### Exercise goal
Each record that follows is to be duplicated exactly, though its pictures are not.
++++++++++++++++++++
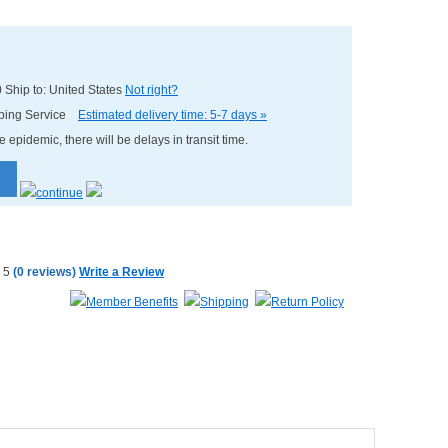
0
Ship to: United States
Not right?
pping Service
Estimated delivery time: 5-7 days »
e epidemic, there will be delays in transit time.
(
0 reviews
)
Write a Review
Member Benefits
Shipping
Return Policy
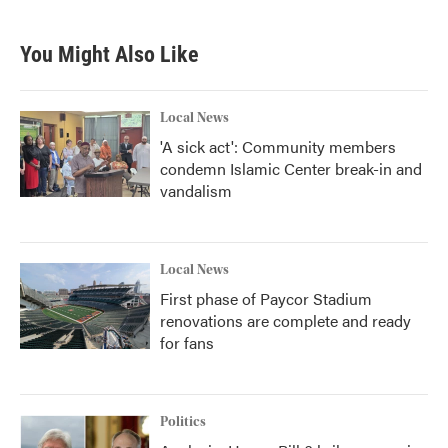
You Might Also Like
Local News
'A sick act': Community members
condemn Islamic Center break-in and
vandalism
Local News
First phase of Paycor Stadium
renovations are complete and ready
for fans
Politics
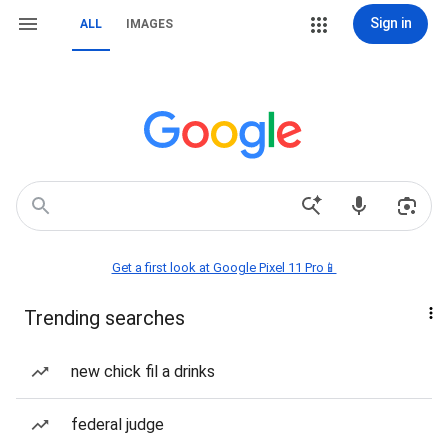
Sign in
ALL
IMAGES
Get a first look at Google Pixel 11 Pro📱
Trending searches
new chick fil a drinks
federal judge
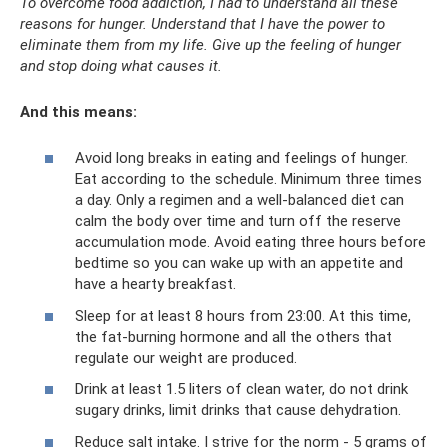
To overcome food addiction, I had to understand all these
reasons for hunger. Understand that I have the power to
eliminate them from my life. Give up the feeling of hunger
and stop doing what causes it.
And this means:
Avoid long breaks in eating and feelings of hunger.
Eat according to the schedule. Minimum three times
a day. Only a regimen and a well-balanced diet can
calm the body over time and turn off the reserve
accumulation mode. Avoid eating three hours before
bedtime so you can wake up with an appetite and
have a hearty breakfast.
Sleep for at least 8 hours from 23:00. At this time,
the fat-burning hormone and all the others that
regulate our weight are produced.
Drink at least 1.5 liters of clean water, do not drink
sugary drinks, limit drinks that cause dehydration.
Reduce salt intake. I strive for the norm - 5 grams of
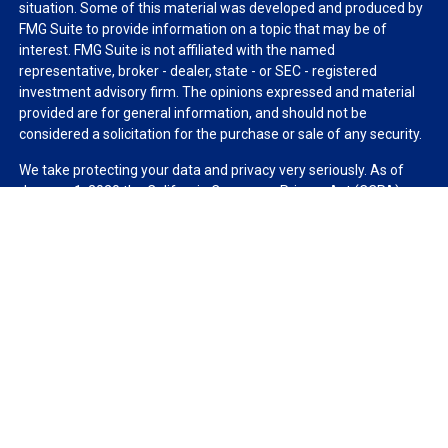
situation. Some of this material was developed and produced by
FMG Suite to provide information on a topic that may be of
interest. FMG Suite is not affiliated with the named
representative, broker - dealer, state - or SEC - registered
investment advisory firm. The opinions expressed and material
provided are for general information, and should not be
considered a solicitation for the purchase or sale of any security.
We take protecting your data and privacy very seriously. As of
January 1, 2020 the
California Consumer Privacy Act (CCPA)
suggests the following link as an extra measure to safeguard
your data:
Do not sell my personal information
.
Copyright 2026 FMG Suite.
Duly registered and licensed financial professionals offer
securities through Equitable Advisors, LLC (NY, NY
212-314-
4600
), member
FINRA
,
SIPC
(Equitable Financial Advisors in MI &
TN), offer investment advisory products and services through
Equitable Advisors, LLC, an SEC-registered investment advisor,
and offer annuity and insurance products through Equitable
Network, LLC (Equitable Network Insurance Agency of California,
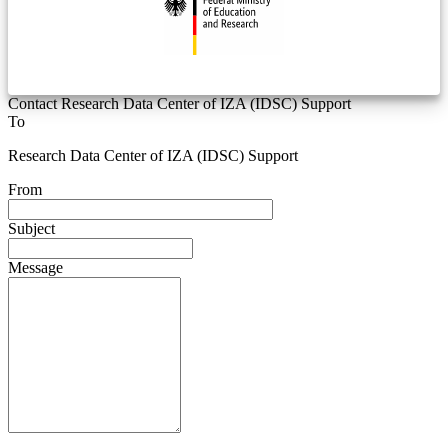
Contact Research Data Center of IZA (IDSC) Support
To
Research Data Center of IZA (IDSC) Support
From
Subject
Message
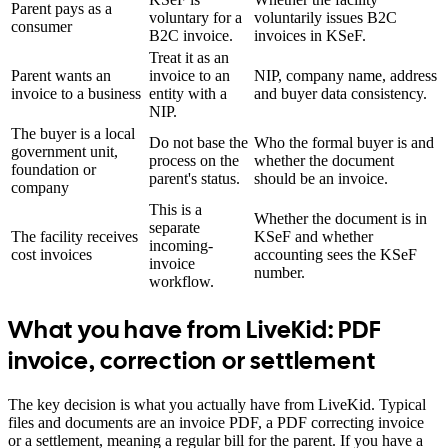
Parent pays as a
voluntary for a
voluntarily issues B2C
consumer
B2C invoice.
invoices in KSeF.
Treat it as an
Parent wants an
invoice to an
NIP, company name, address
invoice to a business
entity with a
and buyer data consistency.
NIP.
The buyer is a local
Do not base the
Who the formal buyer is and
government unit,
process on the
whether the document
foundation or
parent's status.
should be an invoice.
company
This is a
Whether the document is in
separate
The facility receives
KSeF and whether
incoming-
cost invoices
accounting sees the KSeF
invoice
number.
workflow.
What you have from LiveKid: PDF
invoice, correction or settlement
The key decision is what you actually have from LiveKid. Typical
files and documents are an invoice PDF, a PDF correcting invoice
or a settlement, meaning a regular bill for the parent. If you have a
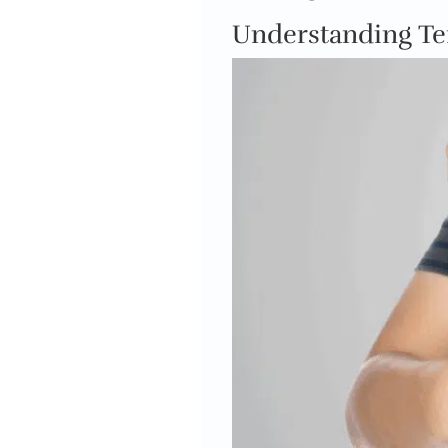
Understanding T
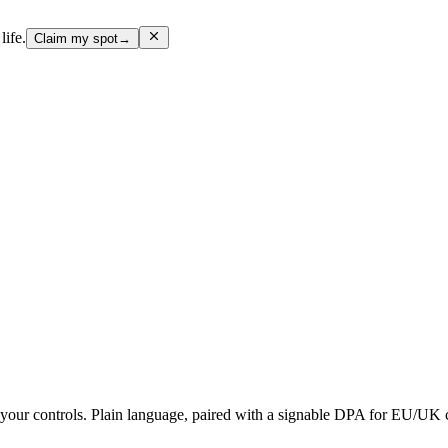
life.
Claim my spot
→
d your controls. Plain language, paired with a signable DPA for EU/UK 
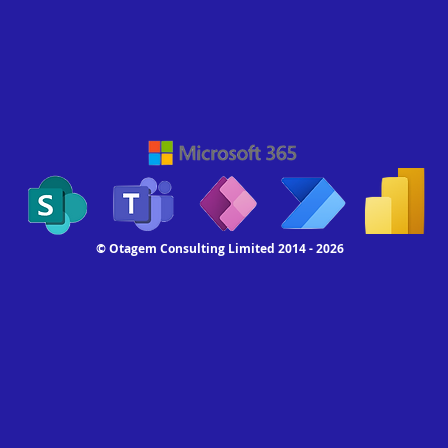
© Otagem Consulting Limited 2014 - 2026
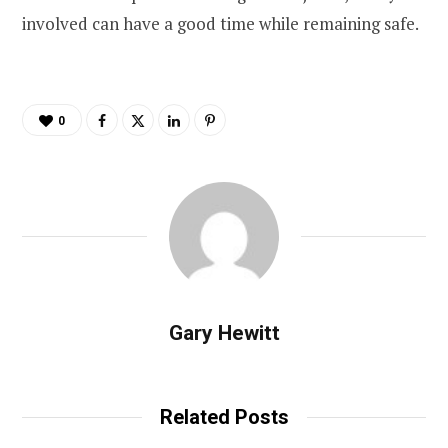
involved can have a good time while remaining safe.
0
Gary Hewitt
Related Posts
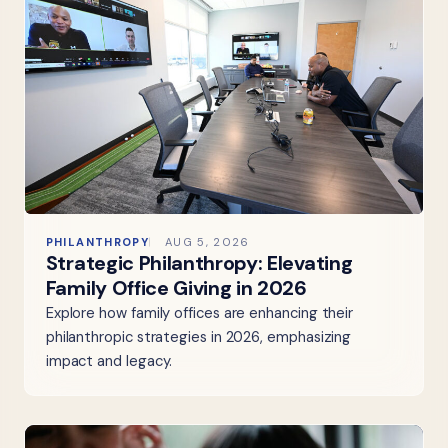
PHILANTHROPY
AUG 5, 2026
Strategic Philanthropy: Elevating
Family Office Giving in 2026
Explore how family offices are enhancing their
philanthropic strategies in 2026, emphasizing
impact and legacy.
++++++++++++++++++++
### Finished task
0
Ship to: United States
Not right?
pping Service
Estimated delivery time: 5-7 days »
e epidemic, there will be delays in transit time.
(
0 reviews
)
Write a Review
Member Benefits
Shipping
Return Policy
You Might Also Like
Local News
'A sick act': Community members
condemn Islamic Center break-in and
vandalism
Local News
First phase of Paycor Stadium
renovations are complete and ready
for fans
Politics
Sign in
ALL
IMAGES
Get a first look at Google Pixel 11 Pro📱
Trending searches
new chick fil a drinks
federal judge
To overcome food addiction, I had to understand all these
reasons for hunger. Understand that I have the power to
eliminate them from my life. Give up the feeling of hunger
and stop doing what causes it.
And this means:
Avoid long breaks in eating and feelings of hunger.
Eat according to the schedule. Minimum three times
a day. Only a regimen and a well-balanced diet can
calm the body over time and turn off the reserve
accumulation mode. Avoid eating three hours before
bedtime so you can wake up with an appetite and
have a hearty breakfast.
Sleep for at least 8 hours from 23:00. At this time,
the fat-burning hormone and all the others that
regulate our weight are produced.
Drink at least 1.5 liters of clean water, do not drink
sugary drinks, limit drinks that cause dehydration.
Reduce salt intake. I strive for the norm - 5 grams of
situation. Some of this material was developed and produced by
FMG Suite to provide information on a topic that may be of
interest. FMG Suite is not affiliated with the named
representative, broker - dealer, state - or SEC - registered
investment advisory firm. The opinions expressed and material
provided are for general information, and should not be
considered a solicitation for the purchase or sale of any security.
We take protecting your data and privacy very seriously. As of
January 1, 2020 the
California Consumer Privacy Act (CCPA)
suggests the following link as an extra measure to safeguard
your data:
Do not sell my personal information
.
Copyright 2026 FMG Suite.
Duly registered and licensed financial professionals offer
securities through Equitable Advisors, LLC (NY, NY
212-314-
4600
), member
FINRA
,
SIPC
(Equitable Financial Advisors in MI &
TN), offer investment advisory products and services through
Equitable Advisors, LLC, an SEC-registered investment advisor,
and offer annuity and insurance products through Equitable
Network, LLC (Equitable Network Insurance Agency of California,
Contact Research Data Center of IZA (IDSC) Support
To
Research Data Center of IZA (IDSC) Support
From
Subject
Message
Parent pays as a
voluntary for a
voluntarily issues B2C
consumer
B2C invoice.
invoices in KSeF.
Treat it as an
Parent wants an
invoice to an
NIP, company name, address
invoice to a business
entity with a
and buyer data consistency.
NIP.
The buyer is a local
Do not base the
Who the formal buyer is and
government unit,
process on the
whether the document
foundation or
parent's status.
should be an invoice.
company
This is a
Whether the document is in
separate
The facility receives
KSeF and whether
incoming-
cost invoices
accounting sees the KSeF
invoice
number.
workflow.
What you have from LiveKid: PDF
invoice, correction or settlement
The key decision is what you actually have from LiveKid. Typical
files and documents are an invoice PDF, a PDF correcting invoice
or a settlement, meaning a regular bill for the parent. If you have a
Understanding T
life.
Claim my spot
→
d your controls. Plain language, paired with a signable DPA for EU/UK 
© Otagem Consulting Limited 2014 - 2026
involved can have a good time while remaining safe.
0
Gary Hewitt
Related Posts
PHILANTHROPY
AUG 5, 2026
Strategic Philanthropy: Elevating
Family Office Giving in 2026
Explore how family offices are enhancing their
philanthropic strategies in 2026, emphasizing
impact and legacy.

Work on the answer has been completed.